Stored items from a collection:
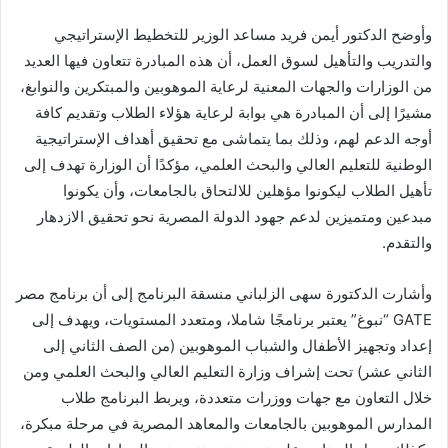
وأوضح الدكتور أيمن فريد مساعد الوزير للتخطيط الإستراتيجي
والتدريب والتأهيل لسوق العمل، أن هذه المبادرة تتعاون فيها العديد
من الوزارات والجهات المعنية لرعاية الموهوبين والمبتكرين والنوابغ،
مشيرًا إلى أن المبادرة هي بوابة لرعاية هؤلاء الطلاب وتقديم كافة
أوجه الدعم لهم، وذلك بما يتماشى مع تحقيق أهداف الإستراتيجية
الوطنية للتعليم العالي والبحث العلمي، مؤكدًا أن الوزارة تهدف إلى
تأهيل الطلاب ليكونوا مؤهلين للالتحاق بالجامعات، وأن يكونوا
مبدعين ومتميزين لدعم جهود الدولة المصرية نحو تحقيق الازدهار
والتقدم.
وأشارت الدكتورة سهى الزلباني منسقة البرنامج إلى أن برنامج مصر
GATE “نبوغ” يعتبر برنامجًا شاملا، ومتعدد المستويات، ويهدف إلى
إعداد وتجهيز الأطفال والشباب الموهوبين (من الصف الثاني إلى
الثاني عشر) تحت إشراف وزارة التعليم العالي والبحث العلمي ومن
خلال التعاون مع جهات ووزرات متعددة، ويربط البرنامج طلاب
المدارس الموهوبين بالجامعات والمعاهد المصرية في مرحلة مبكرة،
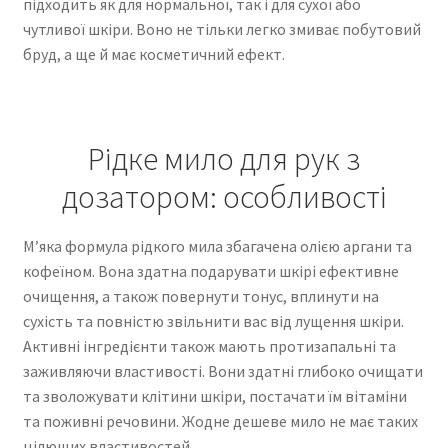
підходить як для нормальної, так і для сухої або
чутливої шкіри. Воно не тільки легко змиває побутовий
бруд, а ще й має косметичний ефект.
Рідке мило для рук з
дозатором: особливості
М’яка формула рідкого мила збагачена олією аргани та
кофеїном. Вона здатна подарувати шкірі ефективне
очищення, а також повернути тонус, вплинути на
сухість та повністю звільнити вас від лущення шкіри.
Активні інгредієнти також мають протизапальні та
заживляючи властивості. Вони здатні глибоко очищати
та зволожувати клітини шкіри, постачати їм вітаміни
та поживні речовини. Жодне дешеве мило не має таких
цілющих властивостей.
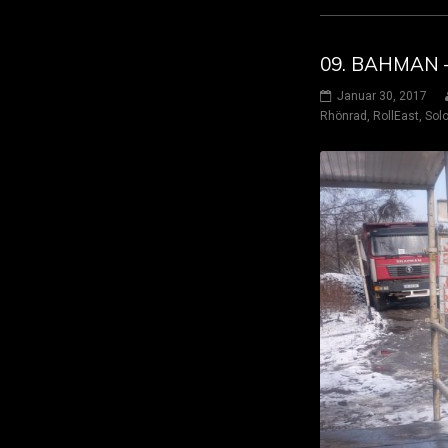
09. BAHMAN 
Januar 30, 2017
Rhönrad
,
RollEast
,
Solo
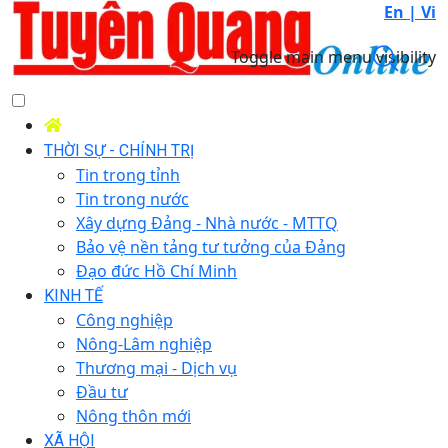
En |
Vi
Toggle main menu visibility
THỜI SỰ - CHÍNH TRỊ
Tin trong tỉnh
Tin trong nước
Xây dựng Đảng - Nhà nước - MTTQ
Bảo vệ nền tảng tư tưởng của Đảng
Đạo đức Hồ Chí Minh
KINH TẾ
Công nghiệp
Nông-Lâm nghiệp
Thương mại - Dịch vụ
Đầu tư
Nông thôn mới
XÃ HỘI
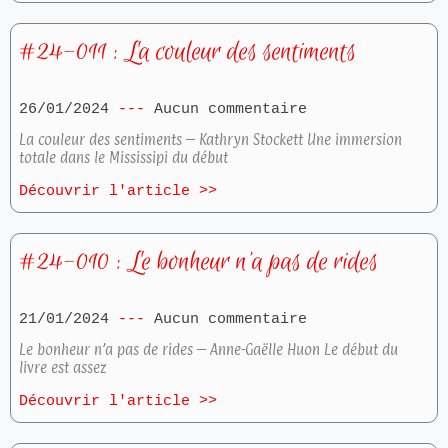
#24-011 : La couleur des sentiments
26/01/2024
Aucun commentaire
La couleur des sentiments – Kathryn Stockett Une immersion
totale dans le Mississipi du début
Découvrir l'article >>
#24-010 : Le bonheur n’a pas de rides
21/01/2024
Aucun commentaire
Le bonheur n’a pas de rides – Anne-Gaëlle Huon Le début du
livre est assez
Découvrir l'article >>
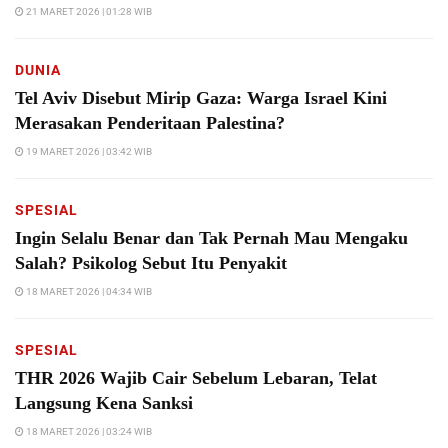
21 MARET 2026 | 01:28 WIB
DUNIA
Tel Aviv Disebut Mirip Gaza: Warga Israel Kini
Merasakan Penderitaan Palestina?
19 MARET 2026 | 03:42 WIB
SPESIAL
Ingin Selalu Benar dan Tak Pernah Mau Mengaku
Salah? Psikolog Sebut Itu Penyakit
18 MARET 2026 | 04:34 WIB
SPESIAL
THR 2026 Wajib Cair Sebelum Lebaran, Telat
Langsung Kena Sanksi
18 MARET 2026 | 03:24 WIB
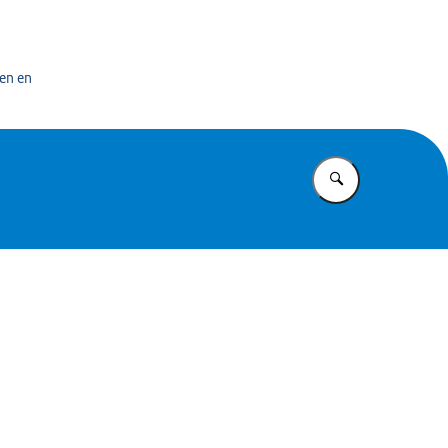
n exploitatiecentrum officiële overheidspublicaties
en en
Vul in wat u z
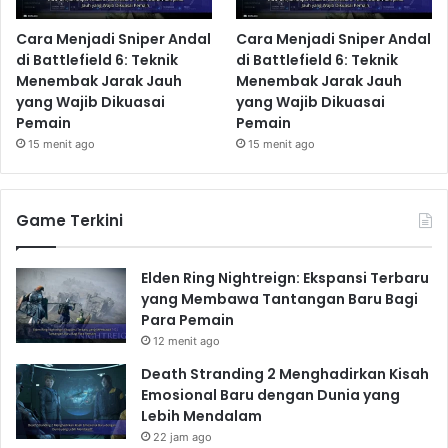
Cara Menjadi Sniper Andal
Cara Menjadi Sniper Andal
di Battlefield 6: Teknik
di Battlefield 6: Teknik
Menembak Jarak Jauh
Menembak Jarak Jauh
yang Wajib Dikuasai
yang Wajib Dikuasai
Pemain
Pemain
15 menit ago
15 menit ago
Game Terkini
Elden Ring Nightreign: Ekspansi Terbaru
yang Membawa Tantangan Baru Bagi
Para Pemain
12 menit ago
Death Stranding 2 Menghadirkan Kisah
Emosional Baru dengan Dunia yang
Lebih Mendalam
22 jam ago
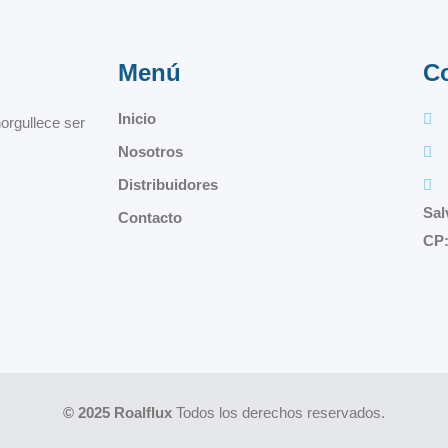
Menú
C
Inicio
orgullece ser
Nosotros
Distribuidores
Sal
Contacto
CP:
© 2025 Roalflux
Todos los derechos reservados.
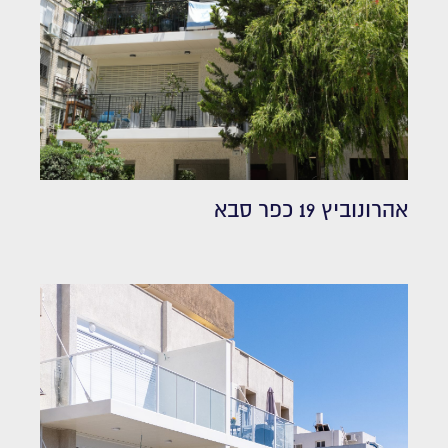
אהרונוביץ 19 כפר סבא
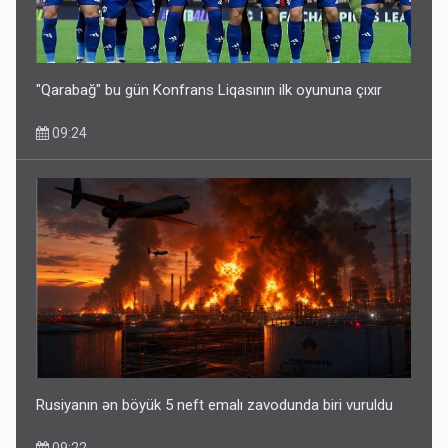
"Qarabağ" bu gün Konfrans Liqasının ilk oyununa çıxır
09:24
Rusiyanın ən böyük 5 neft emalı zavodunda biri vuruldu
09:22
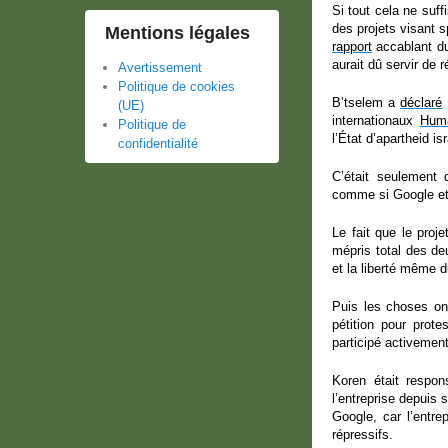
Si tout cela ne suf
des projets visant s
Mentions légales
rapport
accablant du
aurait dû servir de r
Avertissement
Politique de cookies
B’tselem a
déclaré
(UE)
internationaux
Hum
Politique de
l’État d’apartheid is
confidentialité
C’était seulement
comme si Google et 
Le fait que le proj
mépris total des deu
et la liberté même d
Puis les choses on
pétition pour prote
participé activement
Koren était respo
l’entreprise depuis 
Google, car l’entre
répressifs.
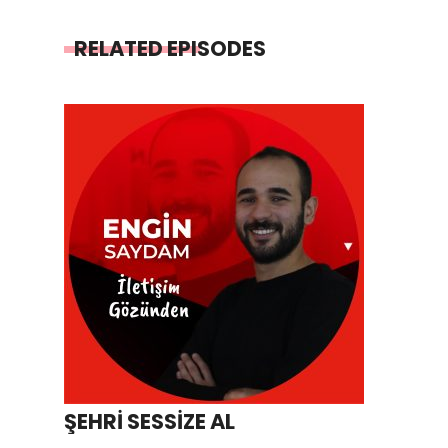
RELATED EPISODES
ŞEHRİ SESSİZE AL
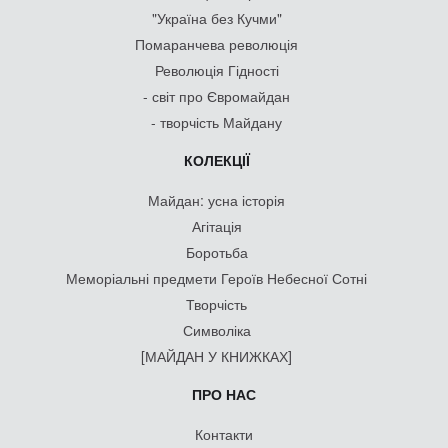
"Україна без Кучми"
Помаранчева революція
Революція Гідності
- світ про Євромайдан
- творчість Майдану
КОЛЕКЦІЇ
Майдан: усна історія
Агітація
Боротьба
Меморіальні предмети Героїв Небесної Сотні
Творчість
Символіка
[МАЙДАН У КНИЖКАХ]
ПРО НАС
Контакти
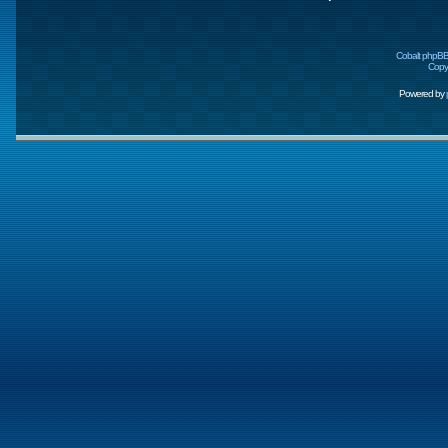
Cobalt phpBB
Copyr
Powered by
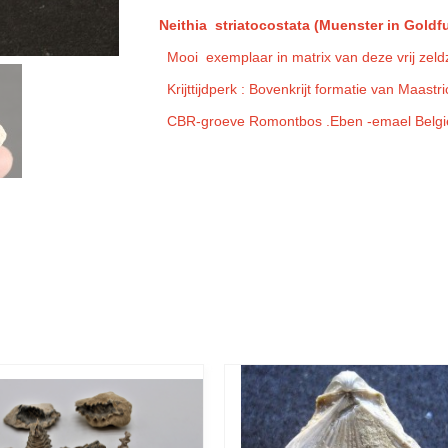
Neithia striatocostata (Muenster in Goldf
Mooi exemplaar in matrix van deze vrij zel
Krijttijdperk : Bovenkrijt formatie van Maastri
CBR-groeve Romontbos .Eben -emael Belgie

* [About this exercise]
Could the entries above be returned verbatim, with no pictures included?

* [Answer to this problem]
وأوضح الدكتور أيمن فريد مساعد الوزير للتخطيط الإستراتيجي
والتدريب والتأهيل لسوق العمل، أن هذه المبادرة تتعاون فيها العديد
من الوزارات والجهات المعنية لرعاية الموهوبين والمبتكرين والنوابغ،
مشيرًا إلى أن المبادرة هي بوابة لرعاية هؤلاء الطلاب وتقديم كافة
أوجه الدعم لهم، وذلك بما يتماشى مع تحقيق أهداف الإستراتيجية
الوطنية للتعليم العالي والبحث العلمي، مؤكدًا أن الوزارة تهدف إلى
تأهيل الطلاب ليكونوا مؤهلين للالتحاق بالجامعات، وأن يكونوا
مبدعين ومتميزين لدعم جهود الدولة المصرية نحو تحقيق الازدهار
والتقدم.
وأشارت الدكتورة سهى الزلباني منسقة البرنامج إلى أن برنامج مصر
GATE “نبوغ” يعتبر برنامجًا شاملا، ومتعدد المستويات، ويهدف إلى
إعداد وتجهيز الأطفال والشباب الموهوبين (من الصف الثاني إلى
الثاني عشر) تحت إشراف وزارة التعليم العالي والبحث العلمي ومن
خلال التعاون مع جهات ووزرات متعددة، ويربط البرنامج طلاب
المدارس الموهوبين بالجامعات والمعاهد المصرية في مرحلة مبكرة،
підходить як для нормальної, так і для сухої або
чутливої шкіри. Воно не тільки легко змиває побутовий
бруд, а ще й має косметичний ефект.
Рідке мило для рук з
дозатором: особливості
М’яка формула рідкого мила збагачена олією аргани та
кофеїном. Вона здатна подарувати шкірі ефективне
очищення, а також повернути тонус, вплинути на
сухість та повністю звільнити вас від лущення шкіри.
Активні інгредієнти також мають протизапальні та
заживляючи властивості. Вони здатні глибоко очищати
та зволожувати клітини шкіри, постачати їм вітаміни
та поживні речовини. Жодне дешеве мило не має таких
цілющих властивостей.
09. BAHMAN 
Januar 30, 2017
Rhönrad
,
RollEast
,
Solo
En |
Vi
Toggle main menu visibility
THỜI SỰ - CHÍNH TRỊ
Tin trong tỉnh
Tin trong nước
Xây dựng Đảng - Nhà nước - MTTQ
Bảo vệ nền tảng tư tưởng của Đảng
Đạo đức Hồ Chí Minh
KINH TẾ
Công nghiệp
Nông-Lâm nghiệp
Thương mại - Dịch vụ
Đầu tư
Nông thôn mới
XÃ HỘI
#24-011 : La couleur des sentiments
26/01/2024
Aucun commentaire
La couleur des sentiments – Kathryn Stockett Une immersion
totale dans le Mississipi du début
Découvrir l'article >>
#24-010 : Le bonheur n’a pas de rides
21/01/2024
Aucun commentaire
Le bonheur n’a pas de rides – Anne-Gaëlle Huon Le début du
livre est assez
Découvrir l'article >>
21 MARET 2026 | 01:28 WIB
DUNIA
Tel Aviv Disebut Mirip Gaza: Warga Israel Kini
Merasakan Penderitaan Palestina?
19 MARET 2026 | 03:42 WIB
SPESIAL
Ingin Selalu Benar dan Tak Pernah Mau Mengaku
Salah? Psikolog Sebut Itu Penyakit
18 MARET 2026 | 04:34 WIB
SPESIAL
THR 2026 Wajib Cair Sebelum Lebaran, Telat
Langsung Kena Sanksi
18 MARET 2026 | 03:24 WIB
n exploitatiecentrum officiële overheidspublicaties
en en
Vul in wat u z
Cara Menjadi Sniper Andal
Cara Menjadi Sniper Andal
di Battlefield 6: Teknik
di Battlefield 6: Teknik
Menembak Jarak Jauh
Menembak Jarak Jauh
yang Wajib Dikuasai
yang Wajib Dikuasai
Pemain
Pemain
15 menit ago
15 menit ago
Game Terkini
Elden Ring Nightreign: Ekspansi Terbaru
yang Membawa Tantangan Baru Bagi
Para Pemain
12 menit ago
Death Stranding 2 Menghadirkan Kisah
Emosional Baru dengan Dunia yang
Lebih Mendalam
22 jam ago
Menú
C
Inicio
orgullece ser
Nosotros
Distribuidores
Sal
Contacto
CP:
© 2025 Roalflux
Todos los derechos reservados.
אהרונוביץ 19 כפר סבא
"Qarabağ" bu gün Konfrans Liqasının ilk oyununa çıxır
09:24
Rusiyanın ən böyük 5 neft emalı zavodunda biri vuruldu
09:22
Si tout cela ne suf
des projets visant s
Mentions légales
rapport
accablant du
aurait dû servir de r
Avertissement
Politique de cookies
B’tselem a
déclaré
(UE)
internationaux
Hum
Politique de
l’État d’apartheid is
confidentialité
C’était seulement
comme si Google et 
Le fait que le proj
mépris total des deu
et la liberté même d
Puis les choses on
pétition pour prote
participé activement
Koren était respo
l’entreprise depuis 
Google, car l’entre
répressifs.
RELATED EPISODES
ŞEHRİ SESSİZE AL
"Україна без Кучми"
Помаранчева революція
Революція Гідності
- світ про Євромайдан
- творчість Майдану
КОЛЕКЦІЇ
Майдан: усна історія
Агітація
Боротьба
Меморіальні предмети Героїв Небесної Сотні
Творчість
Символіка
[МАЙДАН У КНИЖКАХ]
ПРО НАС
Контакти
Cobalt phpBB
Copyr
Powered by
Neithia striatocostata (Muenster in Goldf
Mooi exemplaar in matrix van deze vrij zel
Krijttijdperk : Bovenkrijt formatie van Maastri
CBR-groeve Romontbos .Eben -emael Belgie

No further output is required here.